Les yeux de Morven ont à nouveau captés ceux de Thur, lui disant : « Restez tranquille. » Puis, il a remarqué que Frère Stephen regardait. Il attendait que quelque chose se produise. Il avait réalisé qu’elle leur faisait quelque chose et Morven regardait aussi et attendait. Le battement s’accéléra légèrement et Thur réalisa que son cœur faisait de même en battant toujours plus rapidement. Il fit mine de se lever mais Morven fronça les sourcils tout comme Stephen et il se rassit.

Morven faisait des choses étranges qui les rendaient tous fous et Frère Stephen le savait ! La musique s’accéléra à nouveau, se transformant en une sorte de grondement et qui a affolé son cœur.

Soudain Hobden s’est penché en avant et a envoyé son gros poing entre les yeux de Byles en hurlant : « Cesse de la regarder avec ce regard pervers, espèce de singe poilu ». En même temps l’un des soldats a envoyé sa chope à la tête d’un autre à l’autre bout de la pièce. Il a atteint sa cible. Puis ce fut le chaos. Thur et Stephen se sont contentés d’observer. Morven est allée dans un coin avec sa harpe toujours en jouant, d’un air triomphant. Tout le monde avait une épée ou un bâton à la main, tapant furieusement, se ruant sauvagement les uns sur les autres, les armes levées pour frapper sans réussir à se faire vraiment mal. Ils sont tous allés dans la boutique où ils ont fait pas mal de dégâts avant de déboucher dans la ruelle. Byles bondissait comme un chat échaudé. Ils s’insultaient les uns les autres dans une rage toujours plus forte, et continuaient à se taper dessus, Frère Hobden tapant tout aussi fort que les autres.

Thur et Stephen se sont précipités vers la porte donnant sur la rue, regardant dans l’obscurité. Peu à peu le tumulte s’est calmé et les combattants à bout de souffle se regardèrent avec étonnement, grâce à leurs bonnes armures ils ne se sont pas fait très mal.  

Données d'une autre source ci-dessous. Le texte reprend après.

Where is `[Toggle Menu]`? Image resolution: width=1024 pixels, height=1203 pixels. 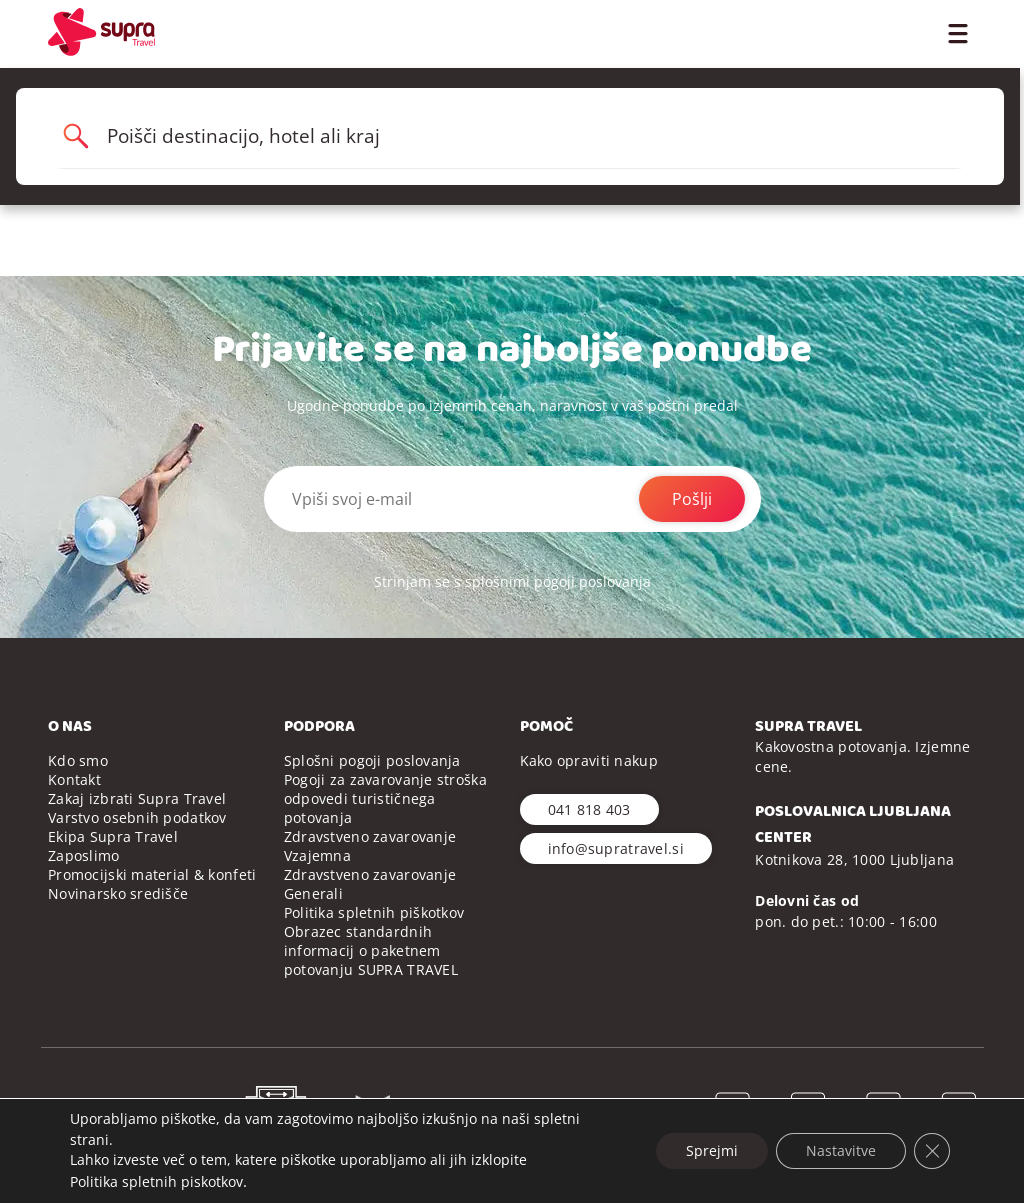 [Toggle Menu] is located at coordinates (957, 32).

Morven tout en continuant à jouer est allée à la porte pour regarder elle aussi. Elle jouait maintenant un air apaisant, calme et pacifique, comme un baume pour l’esprit et elle termina par un accord doux. Thur la regardait en silence.

Frère Stephen parlait avec conviction : « Ça c’est un savoir secret de sorcières, le savoir est utile. Ils ne reviendront pas, je vous souhaite une bonne nuit, » et il est sorti dans l’obscurité. Thur a refermé la porte pendant que Morven reposait la harpe et courait à l’étage pour libérer les deux frères.